Rabid gives me a long look that borders between agreement and suspicion, but ultimately he nods. “We’ll find the son of a bitch. I’ll put the club on it. Everyone. And we’ll tap our resources, too.”

Viper grins like he already knows the ending. “We’ll find him, Breaker. We’ll find him and we’ll end him.”

I stare down at the ruined photograph and feel something inside me lock into place with brutal certainty. I couldn’t save my brothers in Afghanistan. Bodies burned and buried because of me, because I failed when it counted the most.

But this time — this time — it’s different.

This time, I’m not failing the people I love.

Not again.

Not ever.

I tuck the photo into my pocket and turn toward the door, my heartbeat already shifting into the rhythm of the hunt. “Let’s go. There’s no time to waste.”

Chapter Twenty-Eight

Riley

The morning feels almost perfect. So close to perfect it’s a taunt. The kind of peace you can taste but never quite swallow, because even as the light slants through the kitchen window, even as the voices of the Twisted Devils ripple through the halls and the smell of coffee and bacon wrap around me, I know better. There’s a small, gnawing voice in the back of my head. Not quite a voice, exactly — more like a spiderweb of sensation across my skin. The kind that twitches when danger is near. Still, for a little while, I let myself believe in the illusion. I let myself breathe.

After Breaker left with Rabid, the clubhouse slowly comes alive — voices, footsteps, laughter drifting in from every direction. I linger in the kitchen doorway for a moment, just watching the rhythm of this place and smiling. For once, I’m not an outsider; I’m not tiptoeing, not hiding, not flinching at sudden sounds. I’m welcome.

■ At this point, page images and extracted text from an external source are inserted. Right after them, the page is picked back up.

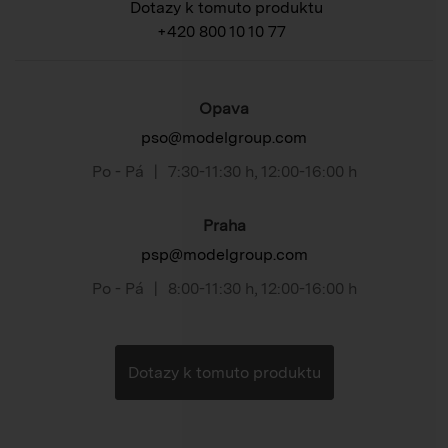
Dotazy k tomuto produktu
+420 800 10 10 77
Opava
pso@modelgroup.com
Po - Pá
|
7:30-11:30 h
,
12:00-16:00 h
Praha
psp@modelgroup.com
Po - Pá
|
8:00-11:30 h
,
12:00-16:00 h
Dotazy k tomuto produktu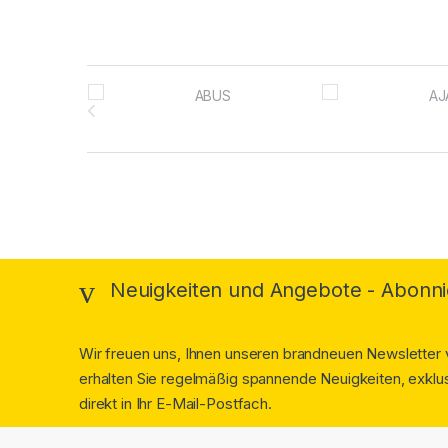
Brands Carousel
Neuigkeiten und Angebote - Abonni
Wir freuen uns, Ihnen unseren brandneuen Newsletter v
erhalten Sie regelmäßig spannende Neuigkeiten, exklus
direkt in Ihr E-Mail-Postfach.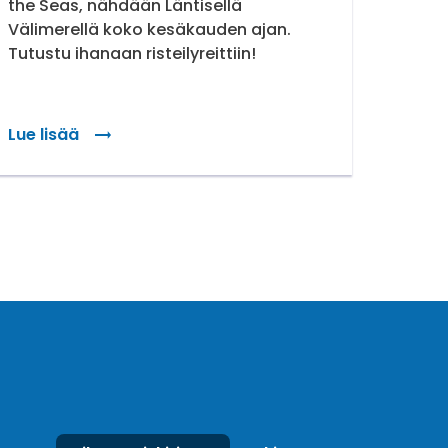
the Seas, nähdään Läntisellä
Välimerellä koko kesäkauden ajan.
Tutustu ihanaan risteilyreittiin!
Lue lisää
: Kesän suosituin risteilyreitti
symykset risteilyistä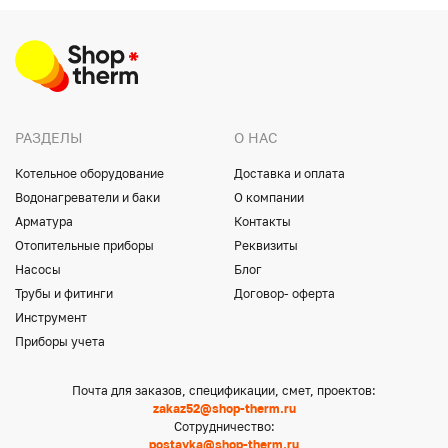
РАЗДЕЛЫ
О НАС
Котельное оборудование
Доставка и оплата
Водонагреватели и баки
О компании
Арматура
Контакты
Отопительные приборы
Реквизиты
Насосы
Блог
Трубы и фитинги
Договор- оферта
Инструмент
Приборы учета
Почта для заказов, спецификации, смет, проектов:
zakaz52@shop-therm.ru
Сотрудничество:
postavka@shop-therm.ru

If I didn’t know any better, I’d think I’d stepped into a strange, dysfunctional fairy tale.

Drawn in, I get close to the bar, and I sip my coffee and lean against the counter, savoring how the morning sun sharpens every detail: the counter glowing in the golden light, beer glasses shimmering, Mayhem and Havoc arguing about whether pancakes should ever include pumpkin. Just two grown men bickering over breakfast, like the world isn’t full of monsters.

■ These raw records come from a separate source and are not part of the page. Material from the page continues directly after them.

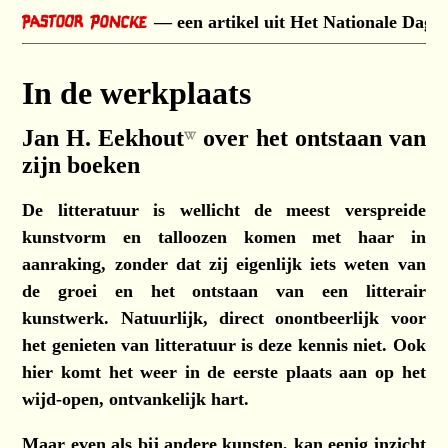
een artikel uit Het Nationale Dagb
In de werkplaats
Jan H. Eekhout
over het ontstaan van
zijn boeken
De litteratuur is wellicht de meest verspreide
kunstvorm en talloozen komen met haar in
aanraking, zonder dat zij eigenlijk iets weten van
de groei en het ontstaan van een litterair
kunstwerk. Natuurlijk, direct onontbeerlijk voor
het genieten van litteratuur is deze kennis niet. Ook
hier komt het weer in de eerste plaats aan op het
wijd-open, ontvankelijk hart.
Maar even als bij andere kunsten, kan eenig inzicht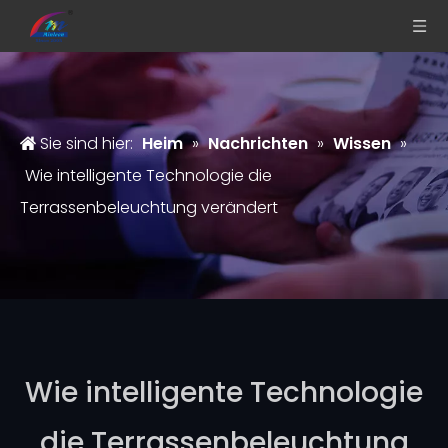
Sie sind hier:
Heim
»
Nachrichten
»
Wissen
»
Wie intelligente Technologie die
Terrassenbeleuchtung verändert
Wie intelligente Technologie
die Terrassenbeleuchtung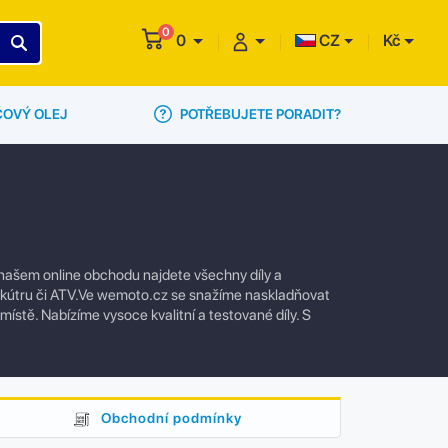
0
0
CZ
Kč
POTŘEBUJETE PORADIT?
ČOVÝ OLEJ
našem online obchodu najdete všechny díly a
 skútru či ATV.Ve wemoto.cz se snažíme naskladňovat
 místě. Nabízíme vysoce kvalitní a testované díly. S
Obchodní podmínky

Claire comes over, settling next to me at the bar with her own coffee.

“Good morning, Riley,” she says, her voice warm but measured.

“Hey, Claire,” I say. My voice surprises me with how soft it is, almost shy. “Thanks again. For the room, the clothes. Everything, really.”

She looks at me, and there’s a flicker of something almost maternal in her eyes. “You fit here, Riley. You know that, right?”

I sip my coffee, glowing a little. “I feel like I do. You all are so welcoming. It’s been so long since I’ve felt this way… and I’m trying, you know?”

“You don’t have to try. You just… do.” Claire sips her coffee. Then she smiles, her lips lifting in a way that’s soft but proud. “I’m happy to see how well you’re doing. And I wish I could stay, but work calls.” She stands and heads toward Rabid's office to relay something Mayhem apparently forgot to mention last night involving a fire extinguisher and a missing boot.

I’m finishing my breakfast when Bones shuffles past, muttering under his breath as he drags a garbage bag behind him. “Goddamn roses,” he mumbles. “Some psycho threw ‘em everywhere. You believe that shit?”

The words hit me like a fist. Roses. My lungs clamp tight, stopping my breath. My roses.

“Roses? Where did you find them?” I say.

Bones huffs and hefts the bag onto the counter with a wet thump. The scent rises from them like a plague; the cloying perfume of decaying flowers, damp and sickly sweet. He yanks open the top of the bag and pulls out a handful: long-stemmed, black, dead. The petals are limp and rotted at the edges, as if they’ve been left to fester in the sun.